Closed ghudgens closed 3 years ago
This might occur when you still have a valid webbrowser session, although it looks like a new browser login was triggered. Can you please remove cookies in your browser and try again?
@ghudgens When you clicked the "Renew Session" button, and the browser opens up, did you see a login page where you enter username/password, or did it go straight to the "Approve" page?
As @efef said, if you did not see a login page and it went straight to the "Approve" page, then it means the browser session was still active, and the app wouldn't be able to actually renew the session (which is a bug).
@fkooman: Could this be because maybe the session expiry was shorter than 1 week, so we show the "Renew Session" button all the time, even in the first 30 mins, when the browser session was still valid?
@fkooman: Could this be because maybe the session expiry was shorter than 1 week, so we show the "Renew Session" button all the time, even in the first 30 mins, when the browser session was still valid?
Yes. It seems nobody closes their browser anymore, either because they don't, or because it is not possible, e.g. iOS, so this can happen if you try to 'reauthorize' within 30 minutes of getting the initial authorization.
I wonder whether it is possible to log the user out immediately before redirecting to the redirect_uri
...
Update: no, because there is all kinds of difficulty regarding external authentication sources... technically it would be possible, but soooo messy.
Yes, I am going straight to the "Approve" page, because I still have a valid SSO session cookie.
Just so I understand, the actual cert renewal is attached to the authentication flow? If that is the case, I agree that logic is a bug. As a workaround, shouldn't I be able to configure the SP to force authentication every time?
Yes, I am going straight to the "Approve" page, because I still have a valid SSO session cookie.
Thanks for confirming.
Just so I understand, the actual cert renewal is attached to the authentication flow? If that is the case, I agree that logic is a bug.
Yes, it's related to the auth flow, but it's by intent, per my understanding. If the user logged in afresh with username/password, it's a new session, so the server will give the app a new cert. If the user logged in using the previous browser session, the server will give the app the same cert from the existing session.
The browser session cookie is meant to be valid for 30 mins, so if you try to renew the session in that time, the browser would open and go straight to the "Approve" page.

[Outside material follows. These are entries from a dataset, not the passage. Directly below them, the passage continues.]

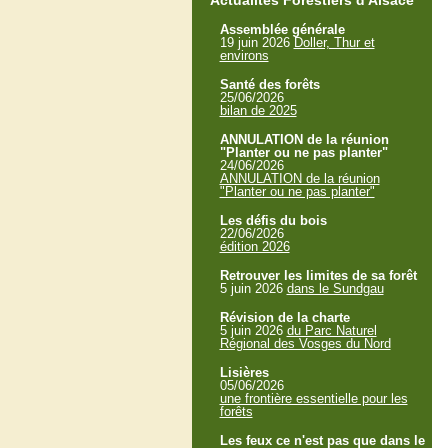
Actualités Forestiers d'Alsace
Assemblée générale
19 juin 2026
Doller, Thur et
environs
Santé des forêts
25/06/2026
bilan de 2025
ANNULATION de la réunion
"Planter ou ne pas planter"
24/06/2026
ANNULATION de la réunion
"Planter ou ne pas planter"
Les défis du bois
22/06/2026
édition 2026
Retrouver les limites de sa forêt
5 juin 2026
dans le Sundgau
Révision de la charte
5 juin 2026
du Parc Naturel
Régional des Vosges du Nord
Lisières
05/06/2026
une frontière essentielle pour les
forêts
Les feux ce n'est pas que dans le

We are using a Shibboleth SP for SSO. Is the eduVPN providing an additional cookie to what the IDP provides? As this is a proof of concept that we setup for testing, we set the session expiry to sub 30 minutes, so that would make sense.
As this is a proof of concept that we setup for testing, we set the session expiry to sub 30 minutes, so that would make sense.
Okay, yes, that makes sense.
In practice, there's no need to renew the session in the first 30 mins, so this is not really a problem. We'll consider if we can hide/disable the 'Renew Session' operation in the first 30 mins.
If you'd like to verify that it works correctly in practice, you can increase the session expiry to >1 hour and verify that the 'Renew Session' operation works correctly after 30 mins. (I suggested >1 hour because the notification pop-up is shown 30 mins before session expiry.)
We'll consider if we can hide/disable the 'Renew Session' operation in the first 30 mins.
This is implemented in PR #422.
When I click the "Renew Session" button, during an active session, either in the notification pop-up or in the app window, I go through the "Authorization required" flow, the client connects again, but appears to be using the old certificate. The Valid time left counter inside the app picks up where it left off, and the "Your session is expiring" pop-up notification has a "Session expires at" timestamp of the old certificate.
This is with MacOS 11.5.1 and eduVPN 2.2.2 from the Mac App Store.